Global credit bureau Equifax has revealed attackers exploited a website vulnerability to gain access to the personal files of "potentially" 143 million US consumers between mid-May and July.
The company said the details accessed included names, social security numbers, and, in some cases, driver’s license numbers.
The attackers also got a hold of "limited" personal information of certain UK and Canadian residents.
Equifax, which discovered the unauthorised access on July 29, said there was no evidence of a breach into its core consumer or commercial credit reporting databases.
It has hired a cyber security firm to investigate the breach and said it would work with UK and Canadian regulators to determine the next steps.
"This is clearly a disappointing event for our company, and one that strikes at the heart of who we are and what we do. I apologise to consumers and our business customers for the concern and frustration this causes," chairman and chief executive officer Richard F. Smith said in a statement.
"We pride ourselves on being a leader in managing and protecting data, and we are conducting a thorough review of our overall security operations.
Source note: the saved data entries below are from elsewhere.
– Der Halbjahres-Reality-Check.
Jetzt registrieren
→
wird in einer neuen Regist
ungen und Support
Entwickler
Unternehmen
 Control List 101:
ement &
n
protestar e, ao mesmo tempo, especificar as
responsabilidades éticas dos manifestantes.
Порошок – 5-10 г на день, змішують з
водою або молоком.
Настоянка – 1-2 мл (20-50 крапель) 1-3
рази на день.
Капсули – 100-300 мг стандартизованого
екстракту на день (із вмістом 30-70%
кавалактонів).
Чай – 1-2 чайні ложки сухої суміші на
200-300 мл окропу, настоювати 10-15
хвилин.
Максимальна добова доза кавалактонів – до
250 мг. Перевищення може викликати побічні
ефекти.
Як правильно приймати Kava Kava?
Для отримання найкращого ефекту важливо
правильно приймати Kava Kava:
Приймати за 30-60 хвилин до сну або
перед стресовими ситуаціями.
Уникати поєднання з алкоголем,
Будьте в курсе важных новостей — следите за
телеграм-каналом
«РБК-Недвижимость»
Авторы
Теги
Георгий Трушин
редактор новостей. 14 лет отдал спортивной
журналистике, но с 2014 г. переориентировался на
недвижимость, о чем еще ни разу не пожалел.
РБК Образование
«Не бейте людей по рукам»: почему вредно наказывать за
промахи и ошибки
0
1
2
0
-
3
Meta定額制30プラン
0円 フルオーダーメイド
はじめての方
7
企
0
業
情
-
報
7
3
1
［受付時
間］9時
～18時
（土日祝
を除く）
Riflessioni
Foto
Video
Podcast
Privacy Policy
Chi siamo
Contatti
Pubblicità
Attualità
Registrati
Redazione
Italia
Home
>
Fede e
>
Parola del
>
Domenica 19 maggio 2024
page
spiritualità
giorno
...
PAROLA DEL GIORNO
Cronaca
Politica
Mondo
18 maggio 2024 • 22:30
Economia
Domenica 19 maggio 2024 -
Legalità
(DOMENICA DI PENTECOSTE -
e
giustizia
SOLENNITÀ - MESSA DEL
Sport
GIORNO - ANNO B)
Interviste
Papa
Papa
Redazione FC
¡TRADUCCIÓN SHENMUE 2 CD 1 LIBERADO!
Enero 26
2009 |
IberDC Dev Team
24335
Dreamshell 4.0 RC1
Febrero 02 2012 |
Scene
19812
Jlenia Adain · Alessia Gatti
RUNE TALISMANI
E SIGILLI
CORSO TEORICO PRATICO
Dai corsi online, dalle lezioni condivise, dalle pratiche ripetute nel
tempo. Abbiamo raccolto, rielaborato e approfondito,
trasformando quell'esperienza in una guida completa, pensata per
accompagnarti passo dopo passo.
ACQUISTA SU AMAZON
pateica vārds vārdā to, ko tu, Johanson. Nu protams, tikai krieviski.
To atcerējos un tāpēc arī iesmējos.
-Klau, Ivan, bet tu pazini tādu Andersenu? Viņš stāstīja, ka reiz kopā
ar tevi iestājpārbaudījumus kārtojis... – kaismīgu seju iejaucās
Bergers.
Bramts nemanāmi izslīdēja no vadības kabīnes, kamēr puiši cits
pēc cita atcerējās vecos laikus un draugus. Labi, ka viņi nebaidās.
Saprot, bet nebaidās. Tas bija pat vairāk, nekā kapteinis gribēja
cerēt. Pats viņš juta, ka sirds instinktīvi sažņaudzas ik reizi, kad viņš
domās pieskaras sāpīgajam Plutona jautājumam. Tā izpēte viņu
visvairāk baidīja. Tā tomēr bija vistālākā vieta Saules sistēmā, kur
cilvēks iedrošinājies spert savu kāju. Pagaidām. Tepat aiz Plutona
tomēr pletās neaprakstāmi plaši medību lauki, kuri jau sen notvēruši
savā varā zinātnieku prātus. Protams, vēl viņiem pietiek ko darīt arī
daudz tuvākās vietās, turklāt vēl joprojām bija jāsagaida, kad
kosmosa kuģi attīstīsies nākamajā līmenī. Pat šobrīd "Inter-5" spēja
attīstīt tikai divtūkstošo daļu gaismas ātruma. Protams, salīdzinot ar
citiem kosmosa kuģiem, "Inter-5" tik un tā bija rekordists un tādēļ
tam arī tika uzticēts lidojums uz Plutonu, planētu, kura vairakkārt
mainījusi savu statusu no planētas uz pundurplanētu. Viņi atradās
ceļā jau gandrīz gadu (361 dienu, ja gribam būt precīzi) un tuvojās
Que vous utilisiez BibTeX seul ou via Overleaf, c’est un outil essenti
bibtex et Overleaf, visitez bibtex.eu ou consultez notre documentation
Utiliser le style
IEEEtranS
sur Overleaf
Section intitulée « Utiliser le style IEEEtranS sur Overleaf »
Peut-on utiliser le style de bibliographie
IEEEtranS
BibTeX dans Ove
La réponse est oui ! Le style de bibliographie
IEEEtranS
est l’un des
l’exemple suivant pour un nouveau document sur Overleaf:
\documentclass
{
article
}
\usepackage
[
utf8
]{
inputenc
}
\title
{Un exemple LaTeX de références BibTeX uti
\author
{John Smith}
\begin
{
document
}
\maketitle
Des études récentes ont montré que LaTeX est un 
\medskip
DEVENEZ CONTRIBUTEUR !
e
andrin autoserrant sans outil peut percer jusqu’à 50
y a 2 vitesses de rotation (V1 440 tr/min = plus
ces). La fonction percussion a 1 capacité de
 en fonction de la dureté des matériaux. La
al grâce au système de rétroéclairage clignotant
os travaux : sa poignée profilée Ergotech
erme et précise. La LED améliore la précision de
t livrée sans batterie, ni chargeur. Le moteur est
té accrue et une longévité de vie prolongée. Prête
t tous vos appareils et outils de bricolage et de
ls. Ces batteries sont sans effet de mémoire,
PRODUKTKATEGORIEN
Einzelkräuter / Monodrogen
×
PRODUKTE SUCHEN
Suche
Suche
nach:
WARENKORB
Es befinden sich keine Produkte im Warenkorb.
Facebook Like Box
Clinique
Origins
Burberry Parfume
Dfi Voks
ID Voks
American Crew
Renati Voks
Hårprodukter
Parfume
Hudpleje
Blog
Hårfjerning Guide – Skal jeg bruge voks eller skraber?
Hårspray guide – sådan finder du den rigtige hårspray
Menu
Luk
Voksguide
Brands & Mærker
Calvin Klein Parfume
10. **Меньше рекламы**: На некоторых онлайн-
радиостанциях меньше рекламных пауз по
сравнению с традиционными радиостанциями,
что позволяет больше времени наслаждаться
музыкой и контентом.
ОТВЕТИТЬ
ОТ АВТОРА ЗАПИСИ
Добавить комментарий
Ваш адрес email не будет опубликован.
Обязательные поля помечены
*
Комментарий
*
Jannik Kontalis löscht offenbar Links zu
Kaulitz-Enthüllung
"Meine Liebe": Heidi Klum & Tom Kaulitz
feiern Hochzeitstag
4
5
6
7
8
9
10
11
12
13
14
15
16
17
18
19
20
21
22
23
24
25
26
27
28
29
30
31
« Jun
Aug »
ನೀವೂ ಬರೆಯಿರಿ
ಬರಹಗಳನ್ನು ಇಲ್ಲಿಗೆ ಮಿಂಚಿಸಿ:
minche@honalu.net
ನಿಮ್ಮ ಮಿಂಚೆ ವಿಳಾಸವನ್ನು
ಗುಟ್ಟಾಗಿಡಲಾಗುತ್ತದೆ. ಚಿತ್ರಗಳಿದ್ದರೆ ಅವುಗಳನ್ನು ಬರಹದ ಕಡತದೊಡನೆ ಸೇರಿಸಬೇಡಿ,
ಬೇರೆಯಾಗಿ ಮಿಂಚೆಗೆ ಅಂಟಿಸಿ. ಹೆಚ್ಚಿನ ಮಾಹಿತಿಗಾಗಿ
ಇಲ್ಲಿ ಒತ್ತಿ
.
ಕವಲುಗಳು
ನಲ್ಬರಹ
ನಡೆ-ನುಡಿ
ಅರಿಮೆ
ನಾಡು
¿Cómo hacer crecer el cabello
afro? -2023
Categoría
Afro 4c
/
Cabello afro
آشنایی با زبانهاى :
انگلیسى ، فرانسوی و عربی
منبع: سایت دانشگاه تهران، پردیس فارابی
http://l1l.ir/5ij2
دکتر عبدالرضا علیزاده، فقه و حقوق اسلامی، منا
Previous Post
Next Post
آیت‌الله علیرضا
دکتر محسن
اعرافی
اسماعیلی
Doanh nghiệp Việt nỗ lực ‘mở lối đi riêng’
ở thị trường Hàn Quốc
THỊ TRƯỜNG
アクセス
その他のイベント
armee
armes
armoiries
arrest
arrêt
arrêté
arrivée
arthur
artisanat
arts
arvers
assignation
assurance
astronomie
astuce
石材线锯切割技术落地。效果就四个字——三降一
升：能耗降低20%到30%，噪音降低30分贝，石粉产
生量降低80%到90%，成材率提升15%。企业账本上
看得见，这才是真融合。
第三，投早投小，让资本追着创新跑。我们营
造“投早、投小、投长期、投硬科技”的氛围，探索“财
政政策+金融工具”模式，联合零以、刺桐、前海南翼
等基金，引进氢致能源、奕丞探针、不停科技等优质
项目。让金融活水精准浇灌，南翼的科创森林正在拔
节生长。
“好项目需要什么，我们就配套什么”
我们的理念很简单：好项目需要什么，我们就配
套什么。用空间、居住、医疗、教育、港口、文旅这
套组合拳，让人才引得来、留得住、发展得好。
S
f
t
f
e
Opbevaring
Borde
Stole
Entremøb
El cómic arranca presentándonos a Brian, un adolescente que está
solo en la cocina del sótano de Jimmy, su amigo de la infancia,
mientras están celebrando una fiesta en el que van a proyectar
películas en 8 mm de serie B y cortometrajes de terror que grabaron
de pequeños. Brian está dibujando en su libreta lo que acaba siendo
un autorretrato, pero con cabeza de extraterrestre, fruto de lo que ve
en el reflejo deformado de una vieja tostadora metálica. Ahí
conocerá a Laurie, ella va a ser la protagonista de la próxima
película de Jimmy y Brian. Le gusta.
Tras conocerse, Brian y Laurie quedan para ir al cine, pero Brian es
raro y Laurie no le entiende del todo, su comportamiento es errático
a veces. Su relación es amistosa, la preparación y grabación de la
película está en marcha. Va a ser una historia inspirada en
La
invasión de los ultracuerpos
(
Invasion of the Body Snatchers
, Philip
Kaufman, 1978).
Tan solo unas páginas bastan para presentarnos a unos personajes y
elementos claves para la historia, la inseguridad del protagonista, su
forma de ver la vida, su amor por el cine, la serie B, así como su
We also are focused on consumer protection and have developed a comprehensive portfolio of services to support all US consumers, regardless of whether they were impacted by this incident."
Equifax has created a website to help consumers determine if they have been affected, and to sign up for one year of free credit file monitoring and identity theft protection.
The breach could be one of the biggest in the United States.
Last December, Yahoo said more than 1 billion user accounts was compromised in August 2013, while in 2014 e-commerce company EBay had urged 145 million users to change their passwords following a cyber attack.